| NAME | SYNOPSIS | DESCRIPTION | RETURN VALUE | ATTRIBUTES | CONFORMING TO | NOTES | SEE ALSO | COLOPHON |  | 
FFS(3)                    Linux Programmer's Manual                   FFS(3)
       ffs, ffsl, ffsll - find first bit set in a word
       #include <strings.h>
       int ffs(int i);
       #include <string.h>
       int ffsl(long int i);
       int ffsll(long long int i);
   Feature Test Macro Requirements for glibc (see feature_test_macros(7)):
       ffs():
           Since glibc 2.12:
                   _XOPEN_SOURCE >= 700
                   || ! (_POSIX_C_SOURCE >= 200809L)

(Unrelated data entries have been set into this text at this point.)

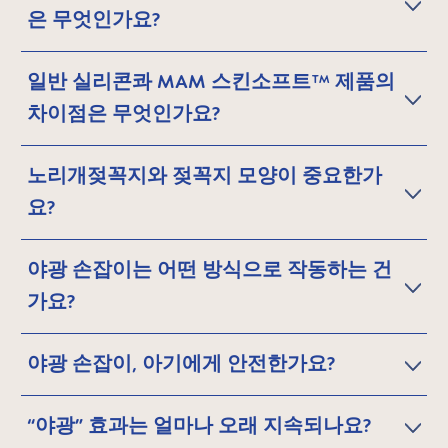
은 무엇인가요?
일반 실리콘콰 MAM 스킨소프트™ 제품의
차이점은 무엇인가요?
노리개젖꼭지와 젖꼭지 모양이 중요한가
요?
야광 손잡이는 어떤 방식으로 작동하는 건
가요?
야광 손잡이, 아기에게 안전한가요?
“야광” 효과는 얼마나 오래 지속되나요?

                   || /* Glibc since 2.19: */ _DEFAULT_SOURCE
                   || /* Glibc versions <= 2.19: */ _BSD_SOURCE ||
               _SVID_SOURCE
           Before glibc 2.12:
               none
       ffsl(), ffsll():
           Since glibc 2.27:
                   _DEFAULT_SOURCE
           Before glibc 2.27:
                   _GNU_SOURCE
       The ffs() function returns the position of the first (least
       significant) bit set in the word i.  The least significant bit is
       position 1 and the most significant position is, for example, 32 or
       64.  The functions ffsll() and ffsl() do the same but take arguments
       of possibly different size.
       These functions return the position of the first bit set, or 0 if no
       bits are set in i.
       For an explanation of the terms used in this section, see
       attributes(7).
       ┌───────────────────────┬───────────────┬─────────┐
       │Interface              │ Attribute     │ Value   │
       ├───────────────────────┼───────────────┼─────────┤
       │ffs(), ffsl(), ffsll() │ Thread safety │ MT-Safe │
       └───────────────────────┴───────────────┴─────────┘
       ffs(): POSIX.1-2001, POSIX.1-2008, 4.3BSD.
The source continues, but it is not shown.